Marc McCulloch (born 14 March 1980 in Edinburgh), is a Retired Scottish footballer.

==Career==

Marc began his career at St Johnstone in 1998, spending five years at the club before joining Brechin City in the summer of 2003. First team opportunities were limited for McCulloch in his first season at the struggling First Division outfit and he departed the club to join Second Division side Morton after just one season at Glebe Park. McCulloch made a quick impression at Morton but his career there was short-lived after just six months when he joined Arbroath. McCulloch never looked back at Arbroath as he became a regular in the side and he was eventually rewarded for his excellent performances and commitment with the club's captaincy.

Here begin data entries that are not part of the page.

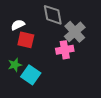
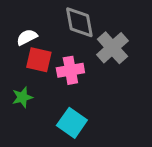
pink cross: (65, 50) -> (70, 70), moved
cyan square: (31, 75) -> (72, 123), moved

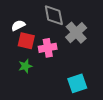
green star: (22, 97) -> (25, 66), moved
cyan square: (72, 123) -> (77, 83), moved, turned 36

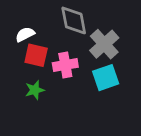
cyan square: (77, 83) -> (106, 78), moved

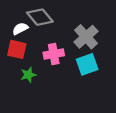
gray diamond: (74, 20) -> (40, 17), moved, turned -30
red square: (36, 55) -> (17, 49), moved

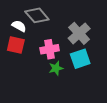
white semicircle: (20, 29) -> (19, 26), turned 56
green star: (28, 75) -> (56, 68), moved

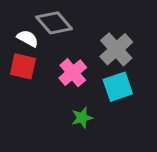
pink cross: (50, 49) -> (73, 73), turned -30
green star: (56, 68) -> (82, 118), moved

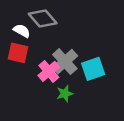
gray cross: (116, 49) -> (65, 62), moved
pink cross: (73, 73) -> (49, 71), moved

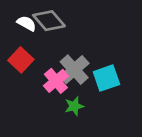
white semicircle: (22, 31) -> (27, 23), moved
red square: (18, 53) -> (21, 60), turned 30

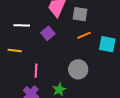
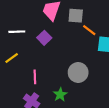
orange line: (84, 35) -> (89, 30), moved, turned 64
yellow line: (15, 51) -> (12, 58), turned -40

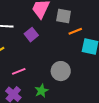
orange line: (89, 30) -> (75, 31), turned -64
pink line: (35, 77) -> (19, 71), turned 64

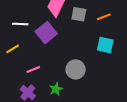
orange line: (75, 31) -> (104, 17), moved
purple square: (31, 35) -> (46, 33), size x1.5

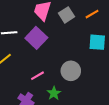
gray square: (79, 14) -> (66, 15), turned -35
pink line: (33, 70) -> (38, 76), moved

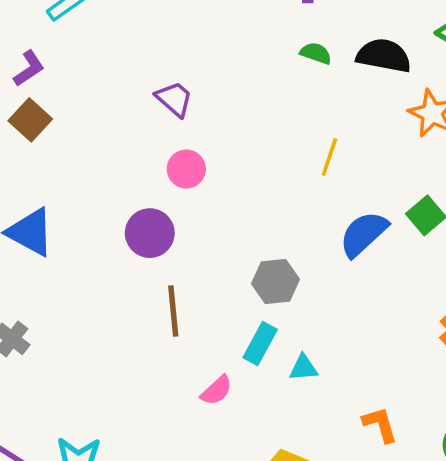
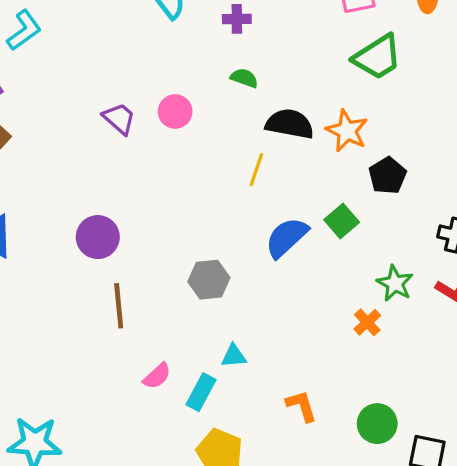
black semicircle: (384, 56) -> (290, 124), moved
pink circle: (186, 169) -> (175, 111), moved
cyan rectangle: (260, 344) -> (201, 392), moved

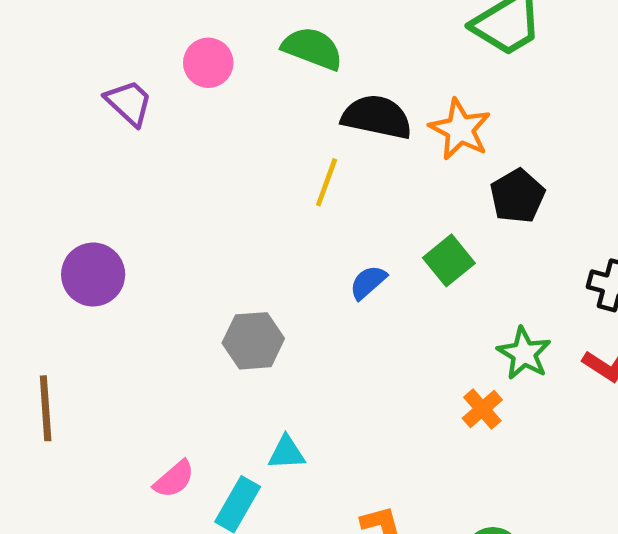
green semicircle: (244, 78) -> (312, 48), size x1.5
pink circle: (175, 111) -> (208, 63), moved
blue semicircle: (287, 237) -> (368, 282), size x0.6
brown line: (119, 306) -> (46, 408), moved

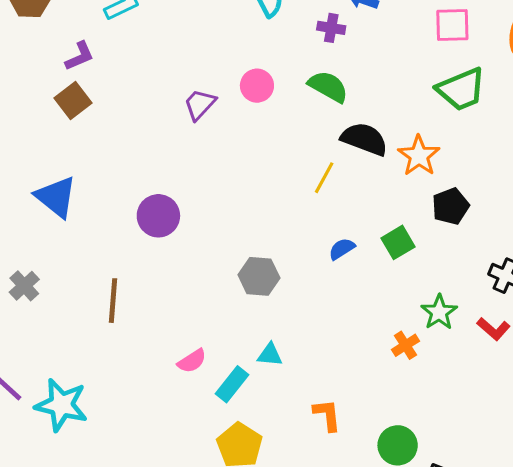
purple trapezoid: (129, 103) -> (200, 104), turned -99

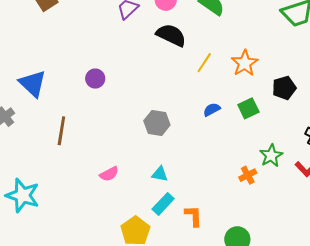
black semicircle: (364, 139) -> (171, 35), moved
orange star: (419, 156) -> (245, 63), moved
blue triangle: (56, 197) -> (33, 84), moved
purple circle: (158, 216) -> (95, 79), size x0.7
cyan rectangle: (232, 384) -> (163, 204), moved

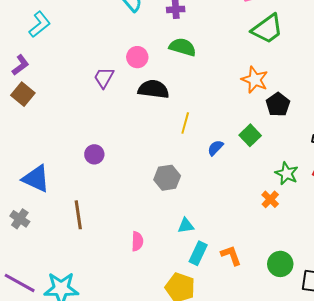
yellow line: (204, 63) -> (185, 123), moved
orange star: (245, 63) -> (255, 80), moved
pink semicircle: (109, 174) -> (137, 241), turned -42

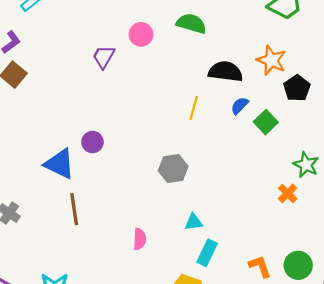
black semicircle: (153, 89) -> (226, 72), moved
blue semicircle: (215, 148) -> (240, 106), moved
blue triangle: (36, 179) -> (60, 164), moved
orange L-shape: (231, 255) -> (260, 266), moved

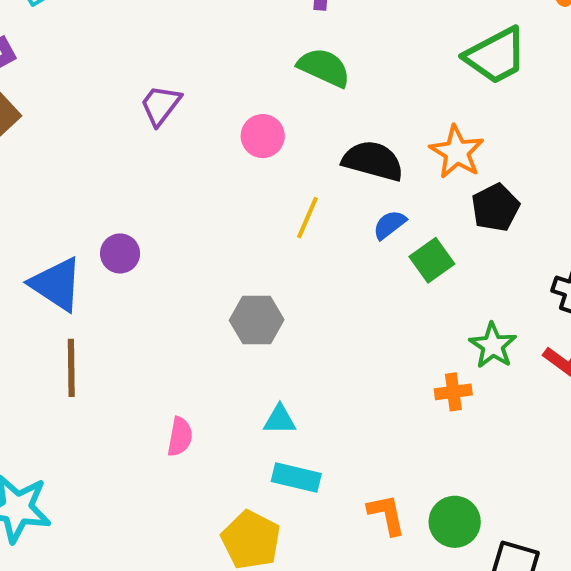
pink circle: (141, 34) -> (263, 136), moved
orange cross: (288, 193) -> (453, 392), turned 30
cyan rectangle: (207, 253) -> (296, 477), turned 70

After two and a half years at Arbroath, McCulloch announced that he would be leaving the club to make a move to Irish football by signing for Eircom League of Ireland First Division club Shelbourne. McCulloch officially became a Shelbourne player on 1 July 2007, and made his Shels début on 6 July 2007 against Wexford Youths at Tolka Park, he provided the cross for the winning header by Mark Leech in a 1–0 win for his new team. McCulloch's experience and ability at left-back shone through at Shelbourne where he became a fan favourite amongst the Shels faithful. McCulloch made 19 league appearances for Shelbourne during the 2007 Season but he would depart Shelbourne in November 2007 to sign for Galway United. McCulloch signed for his old club Arbroath on 7 January 2009.

After asking to be released from Arbroath, McCulloch signed for East Fife.

In July 2011, he joined Stirling Albion, he made his competitive début on 23 July in a 3–1 victory over Deveronvale in a Scottish Challenge Cup first round match. After Jocky Scott was sacked by Stirling Albion in December 2011, McCulloch was appointed player/assistant manager along with new player/manager Greig McDonald. McCulloch left Stirling Albion in October 2014.